--- START ---

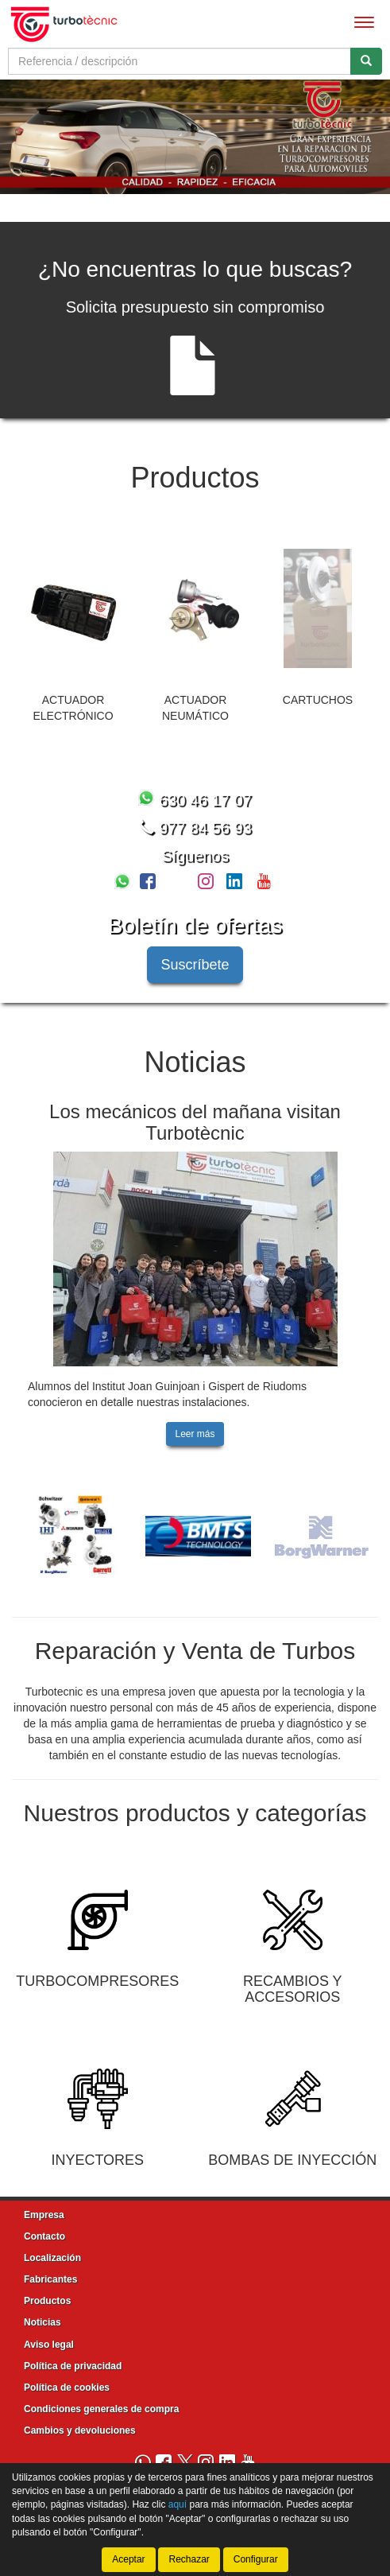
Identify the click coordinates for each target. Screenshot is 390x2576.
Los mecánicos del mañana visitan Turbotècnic (195, 1120)
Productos (47, 2299)
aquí (177, 2504)
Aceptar (128, 2559)
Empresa (44, 2212)
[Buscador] (179, 61)
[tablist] (195, 136)
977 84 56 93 (194, 825)
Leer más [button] (194, 1432)
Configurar (256, 2559)
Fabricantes (50, 2277)
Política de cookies (67, 2385)
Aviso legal (49, 2342)
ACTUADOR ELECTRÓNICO (73, 705)
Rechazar (188, 2559)
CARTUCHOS (318, 697)
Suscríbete (194, 962)
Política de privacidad (73, 2363)
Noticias (42, 2320)
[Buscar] (366, 61)
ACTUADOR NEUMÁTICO (195, 705)
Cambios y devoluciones (80, 2428)
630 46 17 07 (194, 797)
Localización (52, 2255)
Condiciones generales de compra (101, 2406)
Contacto (44, 2234)
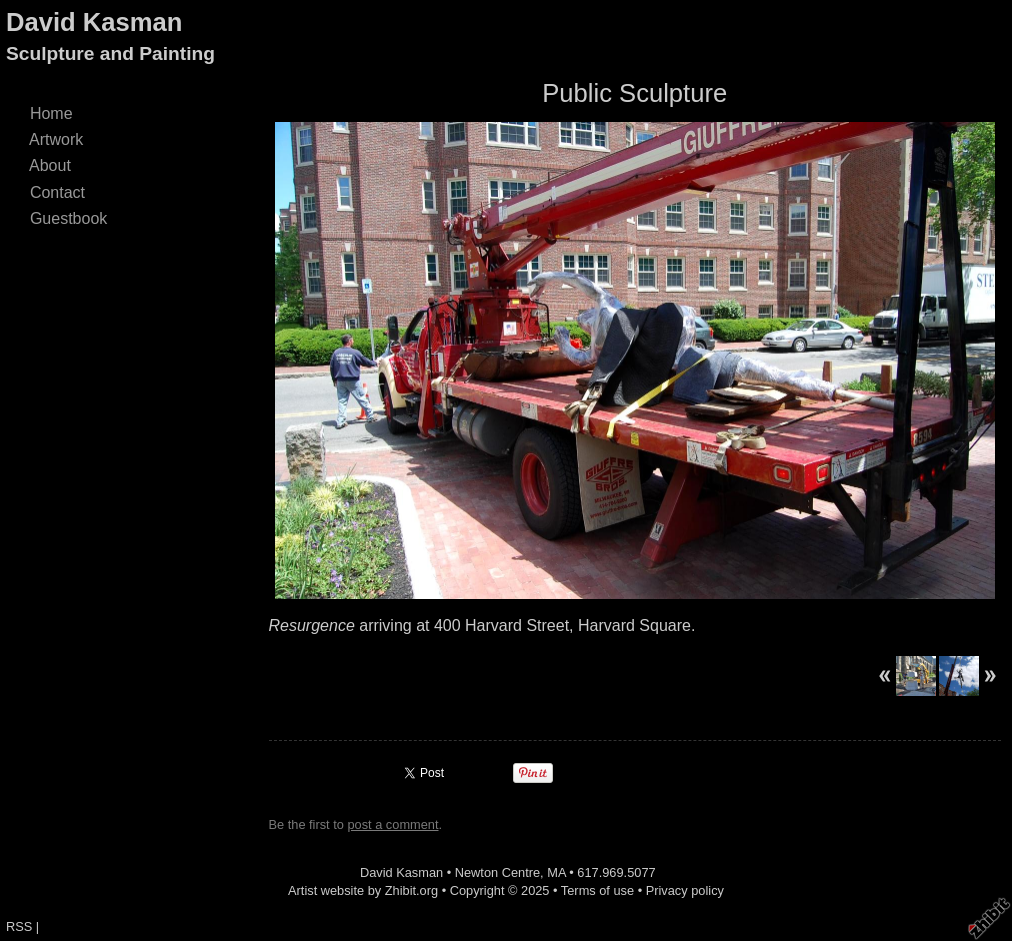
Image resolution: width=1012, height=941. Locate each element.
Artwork (56, 139)
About (50, 165)
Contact (57, 192)
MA (556, 872)
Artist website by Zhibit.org (363, 890)
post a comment (392, 824)
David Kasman (94, 22)
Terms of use (597, 890)
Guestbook (68, 218)
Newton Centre (497, 872)
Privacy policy (685, 890)
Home (51, 113)
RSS (19, 926)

--- END ---

From the records above, transcribe exactly the run of lines that opens with the line holding "[Buscador] (179, 61)" and closes with the line holding "[Buscar] (366, 61)", both included.

[Buscador] (179, 61)
[tablist] (195, 136)
977 84 56 93 (194, 825)
Leer más [button] (194, 1432)
Configurar (256, 2559)
Fabricantes (50, 2277)
Política de cookies (67, 2385)
Aviso legal (49, 2342)
ACTUADOR ELECTRÓNICO (73, 705)
Rechazar (188, 2559)
CARTUCHOS (318, 697)
Suscríbete (194, 962)
Política de privacidad (73, 2363)
Noticias (42, 2320)
[Buscar] (366, 61)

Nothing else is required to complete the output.